Saved entries
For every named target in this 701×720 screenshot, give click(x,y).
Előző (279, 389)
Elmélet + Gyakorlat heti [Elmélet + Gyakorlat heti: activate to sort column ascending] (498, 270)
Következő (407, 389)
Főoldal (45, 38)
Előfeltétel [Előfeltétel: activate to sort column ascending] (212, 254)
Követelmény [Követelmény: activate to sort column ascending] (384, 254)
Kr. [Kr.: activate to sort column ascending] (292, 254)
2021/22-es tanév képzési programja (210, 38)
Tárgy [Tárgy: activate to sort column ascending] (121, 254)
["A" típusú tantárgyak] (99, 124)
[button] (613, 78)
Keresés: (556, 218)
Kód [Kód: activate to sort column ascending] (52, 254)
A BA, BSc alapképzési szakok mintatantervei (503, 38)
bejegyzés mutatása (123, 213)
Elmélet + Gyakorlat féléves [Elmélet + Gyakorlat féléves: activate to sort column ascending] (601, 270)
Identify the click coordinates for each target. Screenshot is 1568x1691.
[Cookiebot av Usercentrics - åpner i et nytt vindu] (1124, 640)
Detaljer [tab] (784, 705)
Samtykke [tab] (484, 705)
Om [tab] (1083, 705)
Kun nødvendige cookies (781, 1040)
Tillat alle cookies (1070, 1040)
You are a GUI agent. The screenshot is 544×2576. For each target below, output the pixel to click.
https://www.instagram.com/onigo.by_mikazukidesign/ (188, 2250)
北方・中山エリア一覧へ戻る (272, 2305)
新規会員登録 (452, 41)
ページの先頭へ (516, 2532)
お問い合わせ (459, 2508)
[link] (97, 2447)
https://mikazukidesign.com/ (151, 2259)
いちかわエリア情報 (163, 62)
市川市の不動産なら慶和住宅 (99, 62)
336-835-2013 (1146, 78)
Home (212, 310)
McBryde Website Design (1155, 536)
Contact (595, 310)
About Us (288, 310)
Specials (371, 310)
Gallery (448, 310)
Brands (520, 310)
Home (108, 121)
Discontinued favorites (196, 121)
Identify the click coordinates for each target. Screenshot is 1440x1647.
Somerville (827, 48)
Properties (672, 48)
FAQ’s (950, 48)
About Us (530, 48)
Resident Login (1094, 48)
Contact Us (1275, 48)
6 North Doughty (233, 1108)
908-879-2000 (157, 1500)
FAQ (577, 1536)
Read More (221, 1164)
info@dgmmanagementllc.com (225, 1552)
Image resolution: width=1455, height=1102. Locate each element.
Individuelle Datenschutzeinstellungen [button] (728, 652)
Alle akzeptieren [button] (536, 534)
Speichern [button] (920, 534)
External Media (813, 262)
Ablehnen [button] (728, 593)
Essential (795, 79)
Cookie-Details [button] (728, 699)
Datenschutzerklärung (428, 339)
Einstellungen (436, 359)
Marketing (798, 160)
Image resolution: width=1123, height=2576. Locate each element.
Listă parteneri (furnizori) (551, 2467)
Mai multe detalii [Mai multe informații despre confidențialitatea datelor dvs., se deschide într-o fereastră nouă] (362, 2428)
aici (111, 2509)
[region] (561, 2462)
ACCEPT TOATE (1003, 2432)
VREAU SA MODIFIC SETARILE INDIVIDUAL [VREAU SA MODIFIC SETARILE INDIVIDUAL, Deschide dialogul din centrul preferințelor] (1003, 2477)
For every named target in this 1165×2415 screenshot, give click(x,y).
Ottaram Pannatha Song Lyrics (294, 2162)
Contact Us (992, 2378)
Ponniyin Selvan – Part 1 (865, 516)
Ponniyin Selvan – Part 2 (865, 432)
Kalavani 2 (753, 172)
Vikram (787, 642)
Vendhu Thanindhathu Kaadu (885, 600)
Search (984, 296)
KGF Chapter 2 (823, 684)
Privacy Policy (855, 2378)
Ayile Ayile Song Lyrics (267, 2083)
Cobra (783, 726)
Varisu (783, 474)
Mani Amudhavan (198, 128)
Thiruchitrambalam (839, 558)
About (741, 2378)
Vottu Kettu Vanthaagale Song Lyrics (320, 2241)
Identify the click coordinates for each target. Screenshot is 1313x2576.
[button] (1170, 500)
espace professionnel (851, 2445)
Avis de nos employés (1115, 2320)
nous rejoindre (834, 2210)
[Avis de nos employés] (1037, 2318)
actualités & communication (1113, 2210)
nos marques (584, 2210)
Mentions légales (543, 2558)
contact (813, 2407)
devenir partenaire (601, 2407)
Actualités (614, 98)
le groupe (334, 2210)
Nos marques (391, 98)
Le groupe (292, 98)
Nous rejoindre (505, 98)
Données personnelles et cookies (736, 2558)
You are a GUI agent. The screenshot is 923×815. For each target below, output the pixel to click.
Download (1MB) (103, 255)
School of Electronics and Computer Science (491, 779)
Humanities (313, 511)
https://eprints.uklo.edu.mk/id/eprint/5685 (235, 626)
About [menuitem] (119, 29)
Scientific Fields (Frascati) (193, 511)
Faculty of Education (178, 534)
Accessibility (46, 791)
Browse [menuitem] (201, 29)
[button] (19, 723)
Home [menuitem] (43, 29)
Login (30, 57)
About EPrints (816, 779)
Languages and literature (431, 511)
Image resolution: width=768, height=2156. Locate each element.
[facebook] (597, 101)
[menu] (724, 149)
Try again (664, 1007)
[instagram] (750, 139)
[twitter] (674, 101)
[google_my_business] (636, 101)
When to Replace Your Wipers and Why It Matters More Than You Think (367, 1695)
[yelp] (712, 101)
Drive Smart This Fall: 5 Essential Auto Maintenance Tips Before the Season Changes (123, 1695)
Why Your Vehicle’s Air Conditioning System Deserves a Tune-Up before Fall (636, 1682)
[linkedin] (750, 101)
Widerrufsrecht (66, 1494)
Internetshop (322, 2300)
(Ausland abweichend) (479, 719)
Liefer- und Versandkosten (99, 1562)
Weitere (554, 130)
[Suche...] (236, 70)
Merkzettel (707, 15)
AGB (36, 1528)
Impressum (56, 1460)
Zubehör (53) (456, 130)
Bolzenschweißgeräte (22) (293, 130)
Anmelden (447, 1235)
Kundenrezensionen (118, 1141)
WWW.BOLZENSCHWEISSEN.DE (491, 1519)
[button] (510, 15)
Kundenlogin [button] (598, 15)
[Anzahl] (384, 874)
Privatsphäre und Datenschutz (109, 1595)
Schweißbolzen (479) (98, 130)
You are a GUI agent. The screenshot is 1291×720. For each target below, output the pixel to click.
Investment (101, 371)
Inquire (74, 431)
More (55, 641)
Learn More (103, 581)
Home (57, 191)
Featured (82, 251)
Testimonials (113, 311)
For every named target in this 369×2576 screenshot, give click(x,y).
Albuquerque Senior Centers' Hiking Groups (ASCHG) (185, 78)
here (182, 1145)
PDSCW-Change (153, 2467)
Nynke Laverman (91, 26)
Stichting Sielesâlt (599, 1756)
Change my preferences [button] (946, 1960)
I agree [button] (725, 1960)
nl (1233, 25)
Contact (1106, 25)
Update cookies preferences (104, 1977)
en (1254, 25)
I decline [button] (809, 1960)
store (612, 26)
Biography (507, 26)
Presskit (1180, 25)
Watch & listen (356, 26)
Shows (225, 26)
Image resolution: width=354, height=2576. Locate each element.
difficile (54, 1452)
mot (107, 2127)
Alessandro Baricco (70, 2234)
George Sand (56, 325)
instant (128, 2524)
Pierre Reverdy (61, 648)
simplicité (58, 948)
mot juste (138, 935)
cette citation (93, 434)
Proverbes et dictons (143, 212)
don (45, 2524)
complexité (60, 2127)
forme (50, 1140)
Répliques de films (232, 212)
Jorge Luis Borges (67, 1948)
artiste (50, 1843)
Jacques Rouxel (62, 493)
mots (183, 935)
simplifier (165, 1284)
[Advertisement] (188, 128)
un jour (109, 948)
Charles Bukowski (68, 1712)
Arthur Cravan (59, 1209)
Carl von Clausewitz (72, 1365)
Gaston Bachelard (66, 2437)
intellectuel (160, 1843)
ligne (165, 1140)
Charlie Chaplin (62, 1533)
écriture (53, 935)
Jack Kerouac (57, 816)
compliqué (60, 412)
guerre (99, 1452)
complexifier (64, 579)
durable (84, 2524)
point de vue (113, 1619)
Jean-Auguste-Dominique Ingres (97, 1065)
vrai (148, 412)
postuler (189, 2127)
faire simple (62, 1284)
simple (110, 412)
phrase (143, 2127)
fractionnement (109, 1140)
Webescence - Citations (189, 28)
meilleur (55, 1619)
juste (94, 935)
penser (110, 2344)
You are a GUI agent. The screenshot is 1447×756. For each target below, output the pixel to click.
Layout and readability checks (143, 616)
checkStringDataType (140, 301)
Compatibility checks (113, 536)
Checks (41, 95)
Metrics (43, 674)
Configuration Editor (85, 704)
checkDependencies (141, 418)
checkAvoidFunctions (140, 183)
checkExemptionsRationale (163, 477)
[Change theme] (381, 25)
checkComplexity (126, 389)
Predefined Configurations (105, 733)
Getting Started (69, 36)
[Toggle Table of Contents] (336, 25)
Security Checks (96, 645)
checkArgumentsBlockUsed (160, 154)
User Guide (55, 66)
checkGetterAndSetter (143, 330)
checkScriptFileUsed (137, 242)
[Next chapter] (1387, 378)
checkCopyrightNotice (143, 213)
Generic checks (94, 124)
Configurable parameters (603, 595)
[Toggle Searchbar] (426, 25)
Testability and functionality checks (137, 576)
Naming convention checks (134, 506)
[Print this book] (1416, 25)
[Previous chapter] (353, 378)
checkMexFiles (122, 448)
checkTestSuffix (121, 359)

WHAT YOU WILL DO.
Nothing beyond the line that contains "Követelmény [Követelmény: activate" belongs in the answer; reproduce the entries exactly from their first line through it.

THE COMPLETED TASK.
For every named target in this 701×720 screenshot, give click(x,y).
Előző (279, 389)
Elmélet + Gyakorlat heti [Elmélet + Gyakorlat heti: activate to sort column ascending] (498, 270)
Következő (407, 389)
Főoldal (45, 38)
Előfeltétel [Előfeltétel: activate to sort column ascending] (212, 254)
Követelmény [Követelmény: activate to sort column ascending] (384, 254)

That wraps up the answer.